EXERCISE PROMPT | Scan the data below and report how many lines include the word "Technikneuheiten". Nothing else is wanted.

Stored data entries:
===
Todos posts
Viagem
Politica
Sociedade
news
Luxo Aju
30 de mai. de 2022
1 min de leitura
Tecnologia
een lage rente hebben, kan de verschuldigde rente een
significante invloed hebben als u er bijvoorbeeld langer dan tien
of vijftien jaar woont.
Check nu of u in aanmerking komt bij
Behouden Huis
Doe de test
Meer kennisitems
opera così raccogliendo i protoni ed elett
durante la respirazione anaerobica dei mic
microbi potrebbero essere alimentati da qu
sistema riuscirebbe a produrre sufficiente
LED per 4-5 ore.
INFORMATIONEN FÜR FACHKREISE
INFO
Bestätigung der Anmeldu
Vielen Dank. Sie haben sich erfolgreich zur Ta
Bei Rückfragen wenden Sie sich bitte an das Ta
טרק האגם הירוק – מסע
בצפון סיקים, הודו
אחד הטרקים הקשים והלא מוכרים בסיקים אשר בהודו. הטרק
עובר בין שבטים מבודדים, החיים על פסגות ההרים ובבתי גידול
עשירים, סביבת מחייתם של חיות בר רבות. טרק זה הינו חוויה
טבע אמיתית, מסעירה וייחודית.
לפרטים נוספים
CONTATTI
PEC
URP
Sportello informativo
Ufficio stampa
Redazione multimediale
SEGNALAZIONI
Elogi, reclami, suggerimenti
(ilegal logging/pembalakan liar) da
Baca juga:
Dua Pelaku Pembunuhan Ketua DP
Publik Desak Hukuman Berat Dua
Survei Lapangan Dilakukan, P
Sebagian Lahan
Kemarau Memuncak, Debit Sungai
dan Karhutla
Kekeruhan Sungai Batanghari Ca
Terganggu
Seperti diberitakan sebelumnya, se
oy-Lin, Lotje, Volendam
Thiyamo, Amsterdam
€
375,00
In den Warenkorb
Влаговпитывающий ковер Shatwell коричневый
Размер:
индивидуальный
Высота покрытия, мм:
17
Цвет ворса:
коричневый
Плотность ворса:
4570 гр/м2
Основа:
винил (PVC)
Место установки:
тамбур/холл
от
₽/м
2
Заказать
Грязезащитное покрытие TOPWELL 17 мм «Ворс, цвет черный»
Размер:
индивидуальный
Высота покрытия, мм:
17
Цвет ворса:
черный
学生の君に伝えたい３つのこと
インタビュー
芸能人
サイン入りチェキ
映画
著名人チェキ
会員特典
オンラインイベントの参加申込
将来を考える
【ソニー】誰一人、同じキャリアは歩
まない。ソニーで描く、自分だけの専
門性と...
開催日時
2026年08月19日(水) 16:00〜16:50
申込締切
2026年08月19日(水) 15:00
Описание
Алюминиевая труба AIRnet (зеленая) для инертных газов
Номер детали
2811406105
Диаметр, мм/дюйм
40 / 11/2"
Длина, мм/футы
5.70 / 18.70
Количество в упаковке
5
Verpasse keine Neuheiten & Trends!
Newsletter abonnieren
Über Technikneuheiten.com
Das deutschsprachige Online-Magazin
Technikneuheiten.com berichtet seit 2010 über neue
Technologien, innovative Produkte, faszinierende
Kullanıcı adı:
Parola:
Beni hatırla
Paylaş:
===
WRITTEN SOLUTION | 2